Looking to expertise and experience in the area of design, I asked Emeritus Professor Mary Marshall, University of Stirling, for her view on using an image to disguise a door.
She told me: “It concerns me that we have to use trickery in buildings for people with dementia. Life must be bewildering enough with dementia, especially since many people are in a very unfamiliar environment.
“Often they have no idea what a modern care home or hospital looks like, so have no notion where they are.”
Mary also says that “while there is no research to support this, we need to treat people with dementia properly as adults.”
So what’s the alternative? Mary’s starting point is “it depends where the door is.”
She says: “There are many problems with fire doors, especially if they are at the end of a corridor and have a window. The light attracts people and the bar sometimes says ‘PUSH BAR TO OPEN’ – what do we expect people to do?
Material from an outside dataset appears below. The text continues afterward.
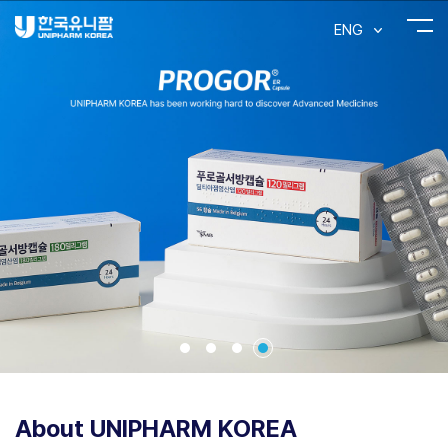
ENG
About UNIPHARM KOREA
It is often made worse because there is no easy access to fresh air and outdoor spaces, and few activities to keep people engaged. The answer to this one is to avoid putting fire doors at the end of corridors, put them at the side. If they are there anyway, then the sign on the bar needs to be removed (this is allowed in the UK if there is a green sign above the door). Making the window look more like a window helps, as do distractions on the wall at either side. Surely this is better than a fake bookcase?”
Mary continues: “If it is the main door to the unit and it has been designed to be highly conspicuous, then it needs to be painted out. The door needs to be the same colour as the walls, the handrail needs to go across the door and there needs to be some well-lit and attractive area nearby to distract people. Bored people with dementia will be attracted to where there is action and this is often around the entrance/exit. This can be upsetting for everyone. We have seen sideboards stuck on these doors which must be very worrying – why are people coming through a sideboard?”
Mary concludes by stating: “Ideally entrance/exit doors are very inconspicuous indeed and there is a lot going on elsewhere, including open access to an outside space.”
In the example of the café image mentioned above, it was observed that residents with dementia stated people were walking through the chairs. What residents were actually seeing was staff entering through the doors and the image of the café then being split open. A redesign of the environment and/or staff practices of where or when they enter the facility could help.
The potential for the words of the person with dementia in this context to be assessed by a doctor or relative as further evidence of confusion and hallucinations is very real.
The NSW Dementia Behaviour Management Advisory Services identifies environmental triggers as a significant factor in the referrals they receive.
It is incumbent on residential facilities to ensure that they are not adding to a person’s confusion or indeed unnecessarily frustrating them. In my view, painted or printed images to disguise a door do not fit with what we know about changes to the ageing eye, problems interpreting 3D images and the risks of hallucination that are associated with having dementia. I’m with Professor Marshall that we need to pick up our paint brushes and paint these types of doors the colour of the wall.
That is the easy part, the hard yard is what we do to change our care models and adapt our environments to enable people with dementia and create spaces they want to live in.
Associate Professor Colm Cunningham is director of The Dementia Centre, HammondCare.